Nice present! How you cook depends on your guests...I like my Tuna cut in 2" X 2" lengths, marinated in Teryaki or Bulgogi marinade, 4 hours, and seared so 1/4" of the outside is cooked and a raw interior...Not everybodies cup of Tea. If smoking it is what you want and more done is desired, cut it in half length wise, with the grain, and a smoke it at 225°F to an IT of 130°. slice the now med/rare, medium tuna across the grain with a VERY sharp knife and serve. A Brine is optional, some recipes below, or simply season with your favorite Rub, even Montreal Steak Seasoning, and smoke...JJ

*Bearcarver's Fish Brine*

*Brine:*
Put 1/2 quart of apple juice in a pot on the stove, bringing to low boil & then down to simmer.
Add to this;
6 ounces of soy sauce
1/2 cup of non-iodized salt
1/2 cup of brown sugar
1/2 tsp of Garlic powder
1/2 tsp of Onion powder
1/2 tsp of Cayenne pepper
1/2 tsp of Dried Bay Leaf Flakes (or 2 or 3 fresh bay leaves)

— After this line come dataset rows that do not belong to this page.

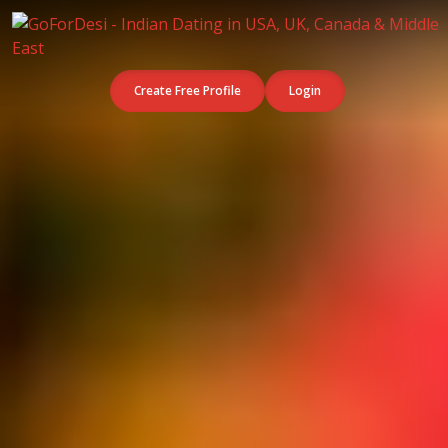
Create Free Profile
Login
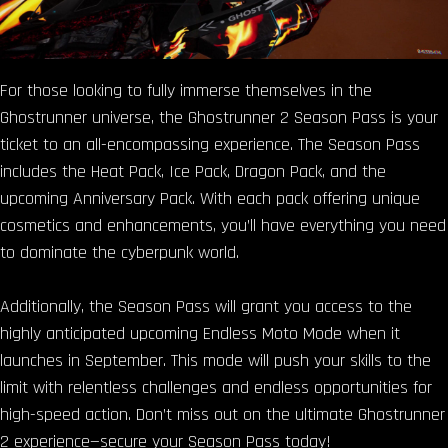
For those looking to fully immerse themselves in the
Ghostrunner universe, the Ghostrunner 2 Season Pass is your
ticket to an all-encompassing experience. The Season Pass
includes the Heat Pack, Ice Pack, Dragon Pack, and the
upcoming Anniversary Pack. With each pack offering unique
cosmetics and enhancements, you’ll have everything you need
to dominate the cyberpunk world.
Additionally, the Season Pass will grant you access to the
highly anticipated upcoming Endless Moto Mode when it
launches in September. This mode will push your skills to the
limit with relentless challenges and endless opportunities for
high-speed action. Don’t miss out on the ultimate Ghostrunner
2 experience—secure your Season Pass today!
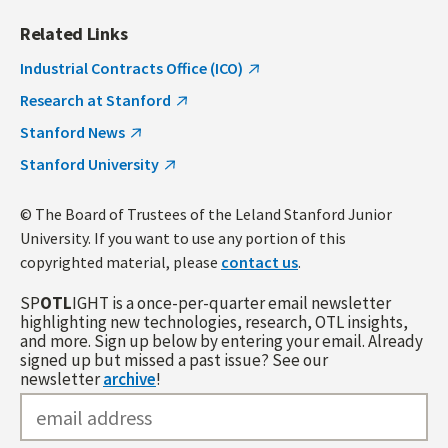
Related Links
Industrial Contracts Office (ICO)
Research at Stanford
Stanford News
Stanford University
© The Board of Trustees of the Leland Stanford Junior
University. If you want to use any portion of this
copyrighted material, please
contact us
.
SP
OTL
IGHT is a once-per-quarter email newsletter
highlighting new technologies, research, OTL insights,
and more. Sign up below by entering your email. Already
signed up but missed a past issue? See our
newsletter
archive
!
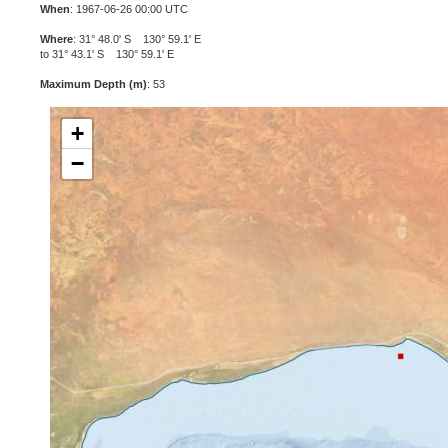
When
: 1967-06-26 00:00 UTC
Where
: 31° 48.0' S 130° 59.1' E
to 31° 43.1' S 130° 59.1' E
Maximum Depth (m)
: 53
+
−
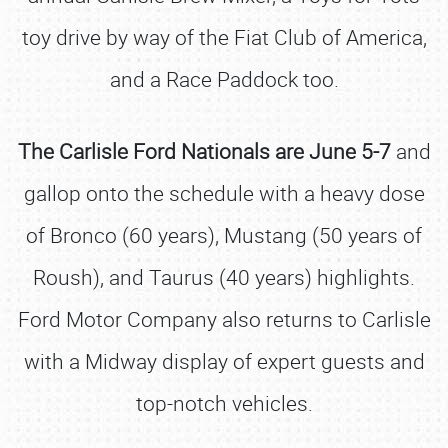
toy drive by way of the Fiat Club of America,
and a Race Paddock too.
The Carlisle Ford Nationals are June 5-7
and
gallop onto the schedule with a heavy dose
of Bronco (60 years), Mustang (50 years of
Roush), and Taurus (40 years) highlights.
Ford Motor Company also returns to Carlisle
with a Midway display of expert guests and
top-notch vehicles.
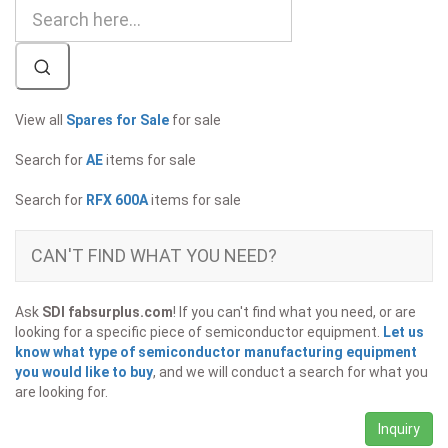
View all
Spares for Sale
for sale
Search for
AE
items for sale
Search for
RFX 600A
items for sale
CAN'T FIND WHAT YOU NEED?
Ask
SDI fabsurplus.com
! If you can't find what you need, or are
looking for a specific piece of semiconductor equipment.
Let us
know what type of semiconductor manufacturing equipment
you would like to buy
, and we will conduct a search for what you
are looking for.
Inquiry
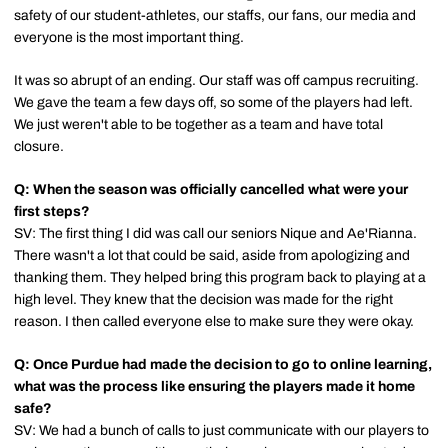
safety of our student-athletes, our staffs, our fans, our media and
everyone is the most important thing.
It was so abrupt of an ending. Our staff was off campus recruiting.
We gave the team a few days off, so some of the players had left.
We just weren't able to be together as a team and have total
closure.
Q: When the season was officially cancelled what were your
first steps?
SV: The first thing I did was call our seniors Nique and Ae'Rianna.
There wasn't a lot that could be said, aside from apologizing and
thanking them. They helped bring this program back to playing at a
high level. They knew that the decision was made for the right
reason. I then called everyone else to make sure they were okay.
Q: Once Purdue had made the decision to go to online learning,
what was the process like ensuring the players made it home
safe?
SV: We had a bunch of calls to just communicate with our players to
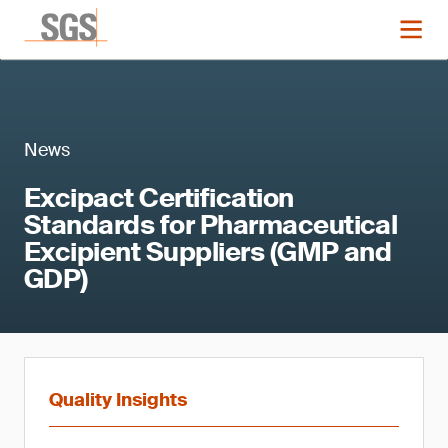
News
Excipact Certification
Standards for Pharmaceutical
Excipient Suppliers (GMP and
GDP)
Quality Insights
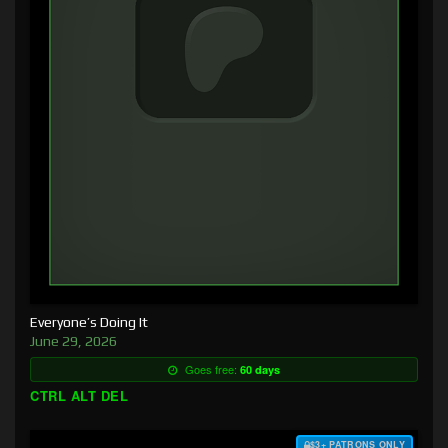
Everyone’s Doing It
June 29, 2026
Goes free:
60 days
CTRL ALT DEL
$3+ PATRONS ONLY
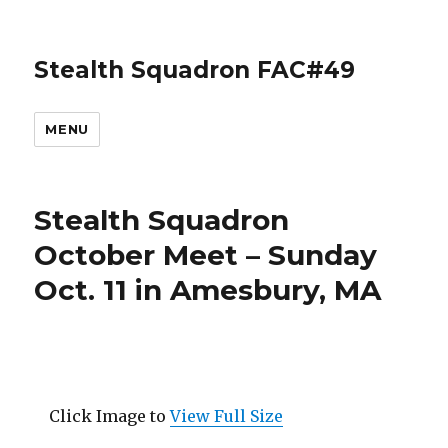
Stealth Squadron FAC#49
MENU
Stealth Squadron
October Meet – Sunday
Oct. 11 in Amesbury, MA
Click Image to
View Full Size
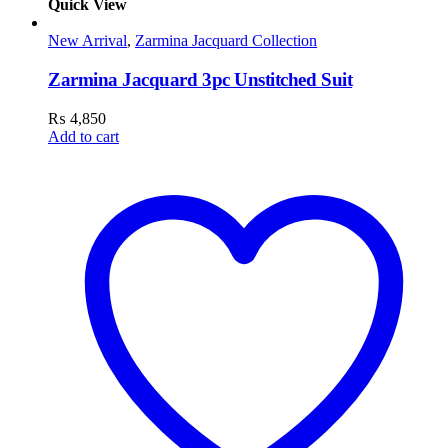
Quick View
New Arrival
,
Zarmina Jacquard Collection
Zarmina Jacquard 3pc Unstitched Suit
₨
4,850
Add to cart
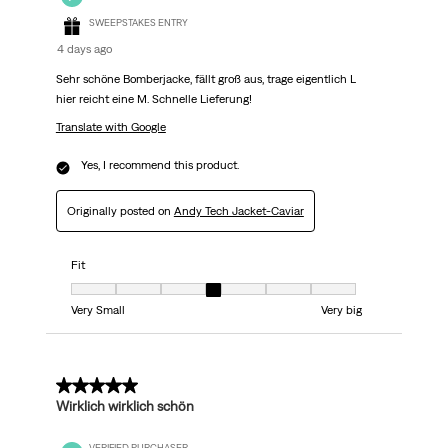
SWEEPSTAKES ENTRY
4 days ago
Sehr schöne Bomberjacke, fällt groß aus, trage eigentlich L
hier reicht eine M. Schnelle Lieferung!
Translate with Google
Yes, I recommend this product.
Originally posted on
Andy Tech Jacket-Caviar
Fit
Fit, 4 out of 7, where 1 equals to Very Small and 7 equals to Very big
Very Small
Very big
5 out of 5 stars.
Wirklich wirklich schön
VERIFIED PURCHASER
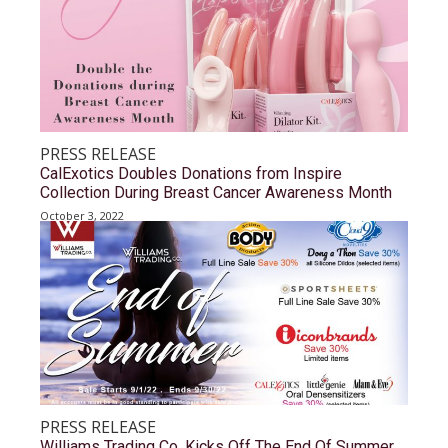
PRESS RELEASE
CalExotics Doubles Donations from Inspire
Collection During Breast Cancer Awareness Month
October 3, 2022
PRESS RELEASE
Williams Trading Co. Kicks Off The End Of Summer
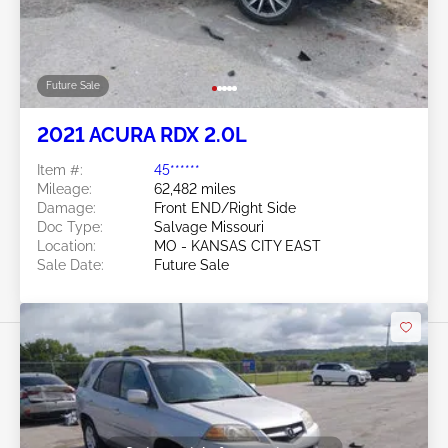
Future Sale
2021 ACURA RDX 2.0L
Item #:
45******
Mileage:
62,482 miles
Damage:
Front END/Right Side
Doc Type:
Salvage Missouri
Location:
MO - KANSAS CITY EAST
Sale Date:
Future Sale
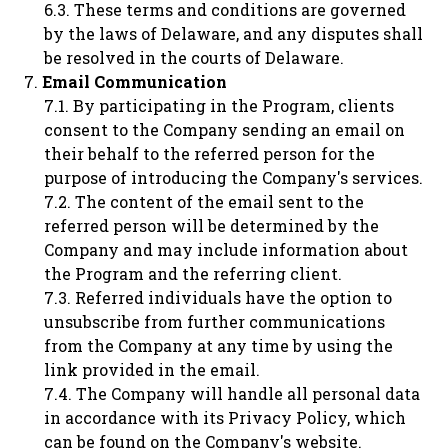
These terms and conditions are governed
by the laws of Delaware, and any disputes shall
be resolved in the courts of Delaware.
Email Communication
By participating in the Program, clients
consent to the Company sending an email on
their behalf to the referred person for the
purpose of introducing the Company's services.
The content of the email sent to the
referred person will be determined by the
Company and may include information about
the Program and the referring client.
Referred individuals have the option to
unsubscribe from further communications
from the Company at any time by using the
link provided in the email.
The Company will handle all personal data
in accordance with its Privacy Policy, which
can be found on the Company's website.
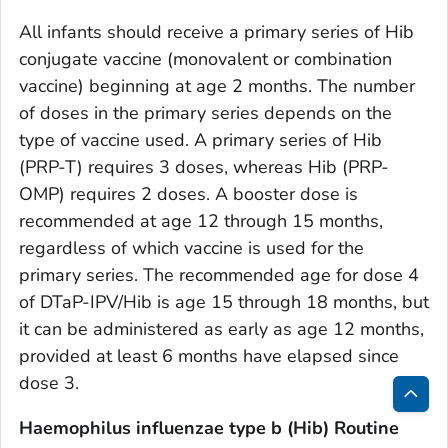
All infants should receive a primary series of Hib
conjugate vaccine (monovalent or combination
vaccine) beginning at age 2 months. The number
of doses in the primary series depends on the
type of vaccine used. A primary series of Hib
(PRP-T) requires 3 doses, whereas Hib (PRP-
OMP) requires 2 doses. A booster dose is
recommended at age 12 through 15 months,
regardless of which vaccine is used for the
primary series. The recommended age for dose 4
of DTaP-IPV/Hib is age 15 through 18 months, but
it can be administered as early as age 12 months,
provided at least 6 months have elapsed since
dose 3.
Bac
Haemophilus influenzae
type b (Hib) Routine
to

Stir until salt is dissolved. Then add 1 1/2 quarts of water & ice to cool quickly.

Leave the Salmon pieces submerged in this brine for 6 hours in fridge. Overnight was too long. 4 hours was not long enough.

*On Edit due to further testing, I will change the lengths of time to keep pieces of fish in the above brine:*

*Pieces thicker than 1/2" should be in brine for 6 hours.*

*Pieces 1/2" thick or less should only be in brine for 4 hours.*

After removing from brine, rinse each piece well, pat dry, and lay on paper towels. Dry in front of a fan to form a Pellicle, tacky dry exterior.

*                           Mr. T’s Smoked Salmon Brine*

Ingredients:
½ cup canning, Kosher salt or Tender Quick (preferred), 3.0 oz. by weight.
½ tsp. Paprika
1 ½ tsp. freshly ground black pepper
1 ½ tsp. cayenne
1 quart water
1 Tbs. garlic powder
2 cups brown sugar
4 bay leaves

PH 4.1

Sal. 54% @ 60°F - 15.6°C salt and water only
Sal. 84% @ 60°F - 15.6°C all ingredients combined

Preparation:
Combine all ingredients and stir until sugar has dissolved.
Place fish in a nonreactive container with brine and completely cover, then refrigerate. A zip bag works well at this point. If using a bag I overhaul or move the fish around two or three times during the brining period.


----------



## dirtsailor2003 (Sep 6, 2015)

What kind of tuna is my first question. Albacore, blue fun, yellow fun, yellow tail? It makes a difference...

Second question, are planning on serving got, cold?

Need more info.


----------